I wonder though what your perspective on consumerism within the EC is. Do you think there is a danger that the EC is justifiying a lack of stayability that seems to be prevelant in our society - a kind of escape hatch for those who don't know how to committ or who want to just jump ship when the going gets tough without trying to be part of the solution?

Cheers,

Andrew

josh said...

we'd both probably need a forum much larger than a comment box to discuss this. but i think it's a good question to ask.

i would assume when you say consumerism you're meaning a type of individualism. where you get what you want. if that is the case, i would agree that there are elements of that in the emerging church. but i would also add that this is no less than what is the "regular church". i came from a pseudo contemporary church where the music, the sermon, the stage, the childcare for the kids, was all about providing a service and a product for the "consumer". marketing was the name of the game. from mass mail-outs advertising the latest and greatest sermon to providing trendy starbucks to everyone who walked through the door to the choice of music. it all revolved around the felt needs of the average church goer. and felt needs is exactly what corporations use in their marketing to consumers. so i would argue that there is rampant consumerism and individualism in churches everywhere. not just the emerging church.

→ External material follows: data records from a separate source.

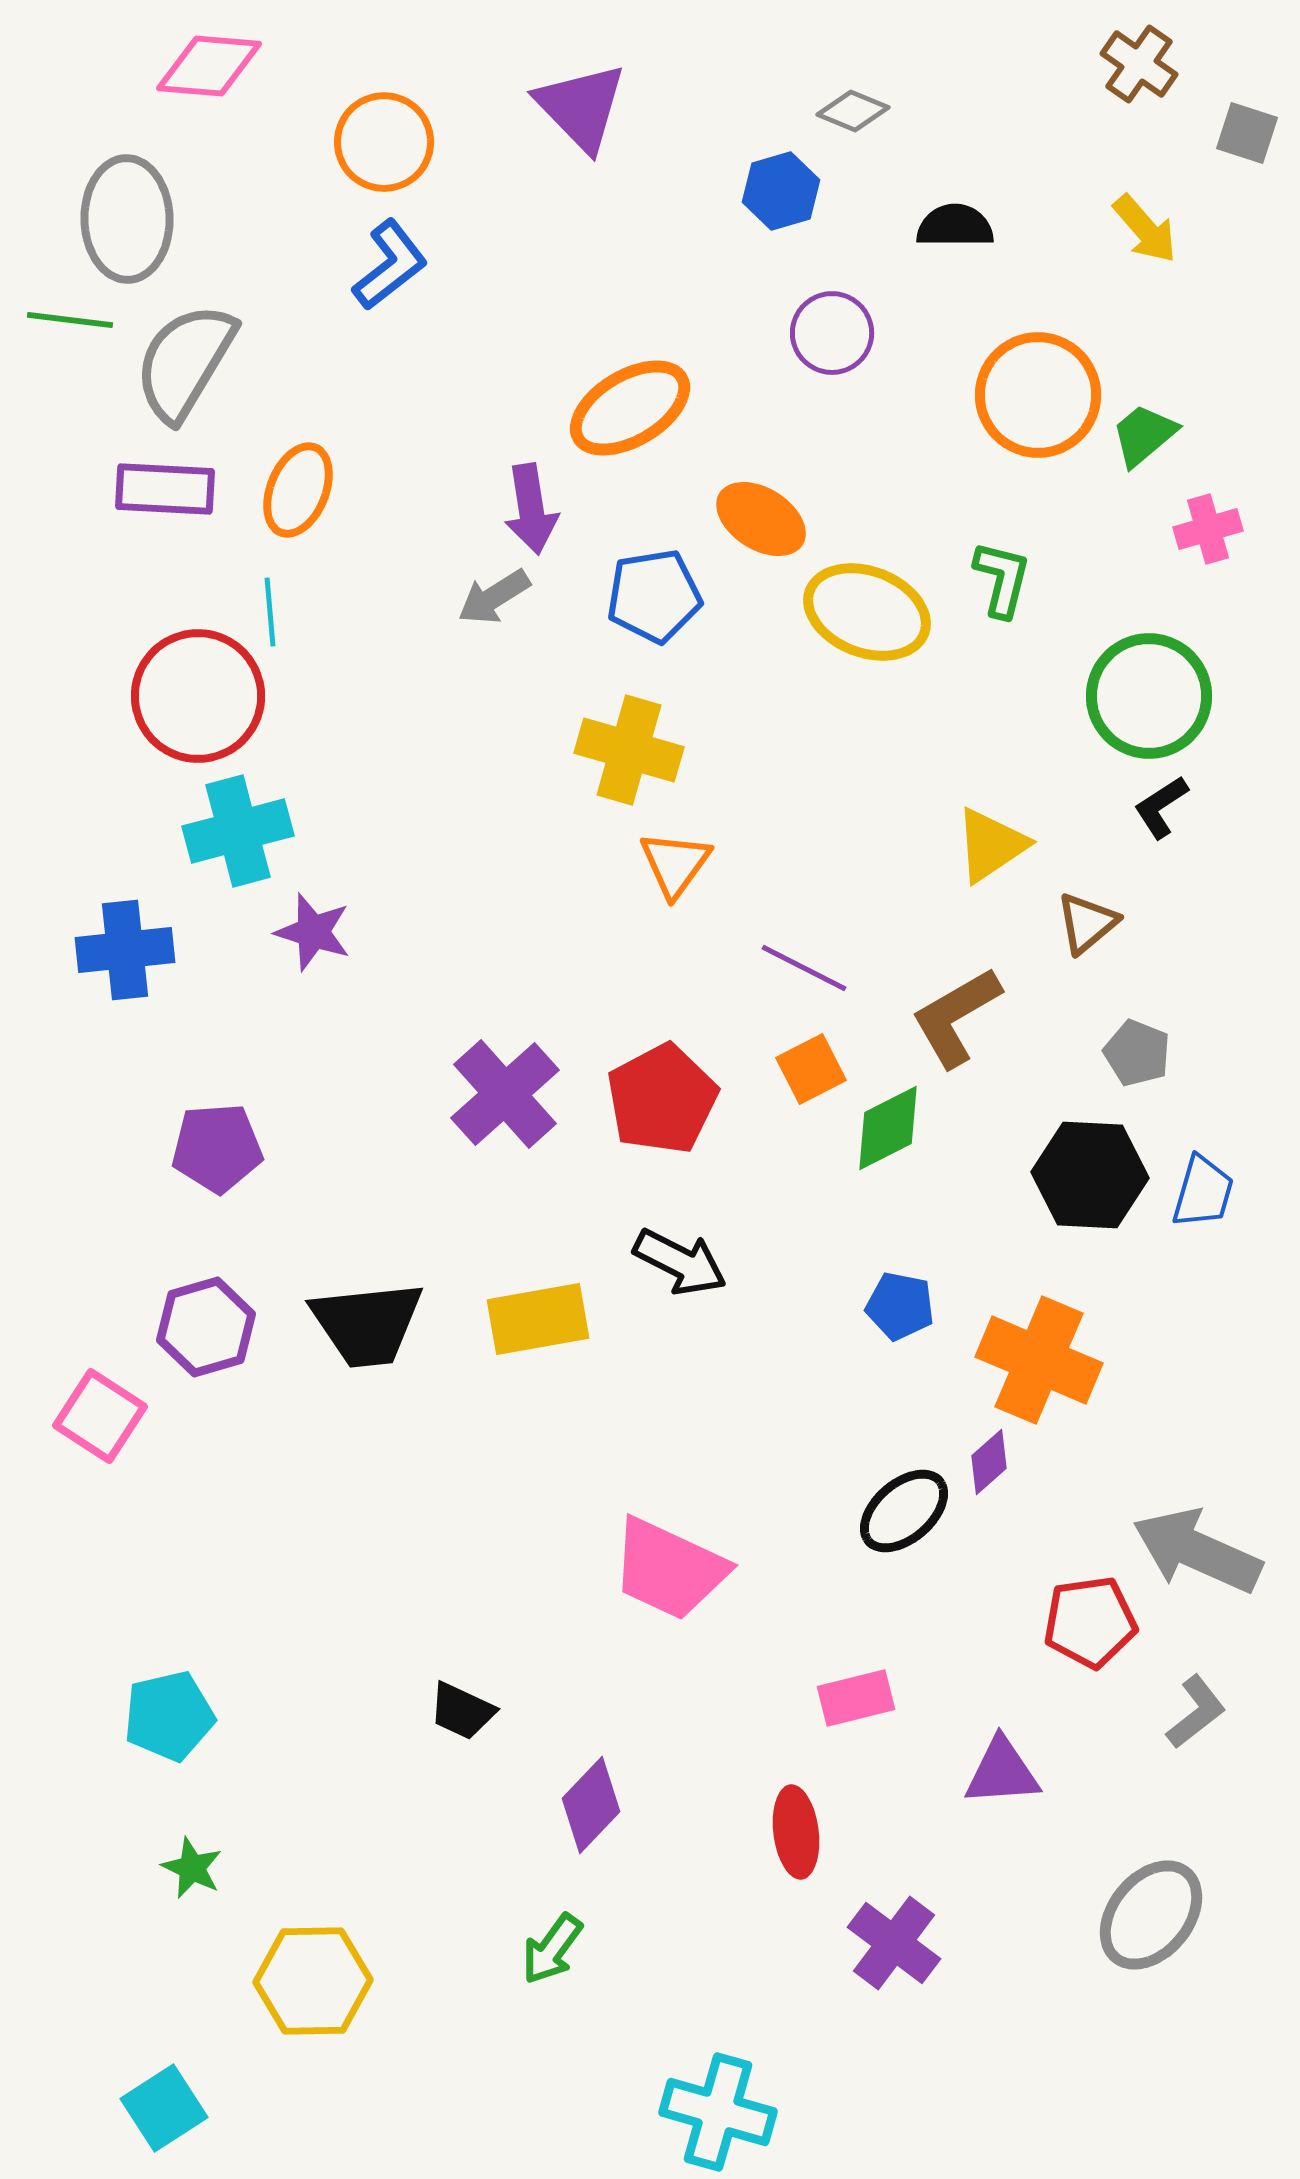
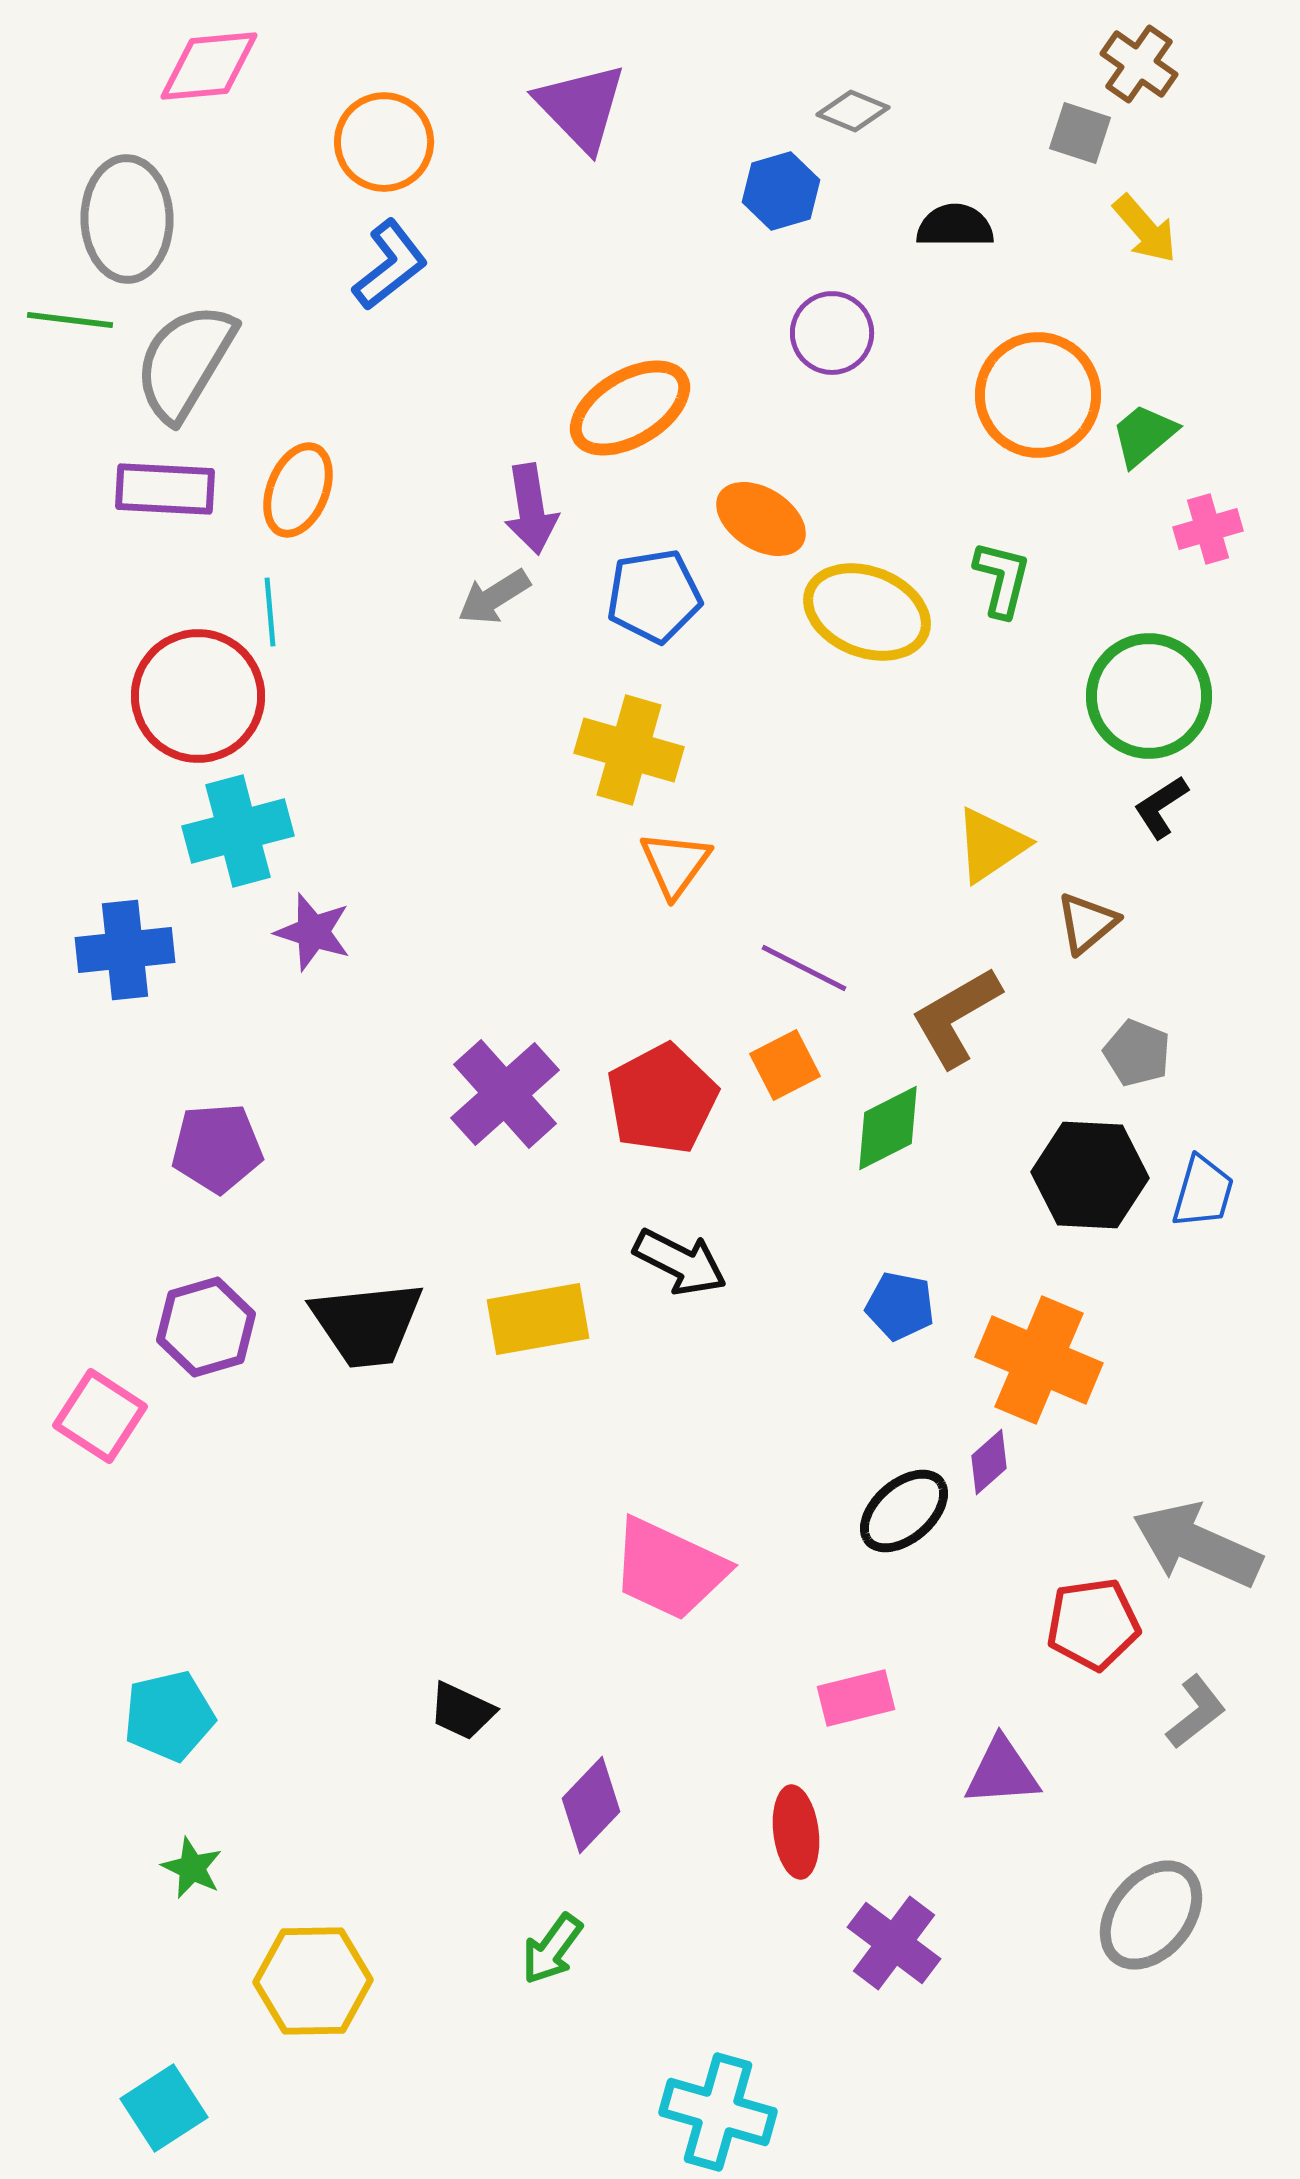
pink diamond at (209, 66): rotated 10 degrees counterclockwise
gray square at (1247, 133): moved 167 px left
orange square at (811, 1069): moved 26 px left, 4 px up
gray arrow at (1197, 1551): moved 6 px up
red pentagon at (1090, 1622): moved 3 px right, 2 px down
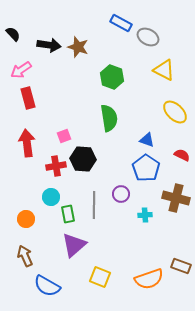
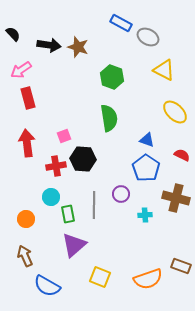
orange semicircle: moved 1 px left
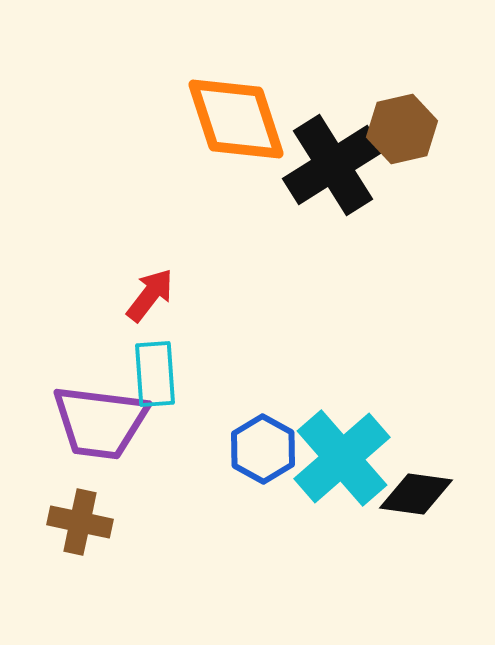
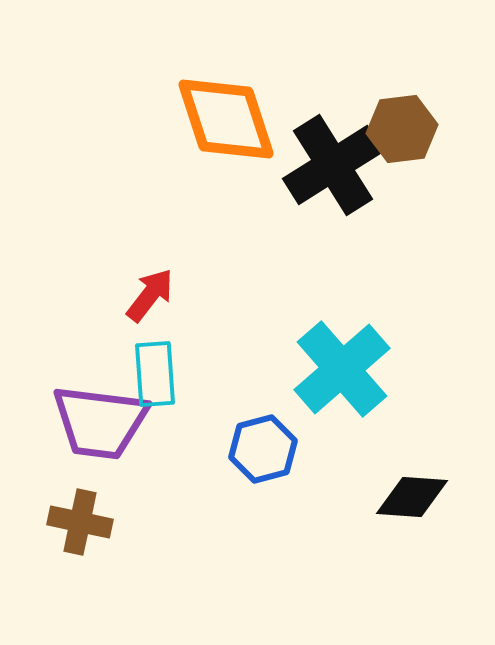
orange diamond: moved 10 px left
brown hexagon: rotated 6 degrees clockwise
blue hexagon: rotated 16 degrees clockwise
cyan cross: moved 89 px up
black diamond: moved 4 px left, 3 px down; rotated 4 degrees counterclockwise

i also think you have extremes on both ends of the spectrum within the emerging church. you have some communities that are all about individualism and you have some that are all about community. just like with other forms of church, you have good churches and bad churches. those are too broad of a stroke for me. too heavy on generalizations. i would encourage you to visit some of the websites (or better yet go) of emerging churches. i think you'll find on average that they are much less individualistic and much more communal than their "regular church" (i'm not using that term condescendingly, i just don't know of a better way to describe it without using traditional or contemporary) counterparts.

and i think you're not giving us enough credit. we do see ourselves as part of the solution. part of the problem is this radical disconnect with churches and the "lost" world and their local communities. so in our estimation, if churches (after 7+ years of ministry) are not wanting to be faithful with the simplest of the visions of jesus (great commandment), then i for one don't see myself as part of the problem and bailing on a solution. part of the solution for most of us is to revision and reimagine new types of faith communities that will faithfully walk the way of jesus.

life is to short to constantly be fighting for an inch and giving up a mile. or taking 1 step forward and 2 steps back. there are plenty of churches out there that have ships that are way to big to turn. they are not only top heavy on their traditions, power, and politics. they are sinking.

most of us are tired of bailing water. i bailed water for 7 years. there have been many who bailed water for 20 years. i've personally come to the conclusion that i'm done with bailing water. i'm not jumping ship. i'm simply shaking the dust off my feet as i move from one city to the next. and i'm reimaging new wineskins for a new context. if pastors and churches and deacon boards and elders and staff members don't want to change in the face of realities, then so be it. but i'm not pouring my life and my family and my passion into a sinking ship. or one that is blatantly still attempting to steam forward even those it's leaking like crazy.

not when the kingdom of god is at stake. not when life is so short.

this may sound like i'm being pessimistic. but i'm extremely optimistic about the bride of christ. just not so optimistic about traditional models.

hope that helps clarify some. get in touch with me through email if you want to talk more as i rarely check blogs these days.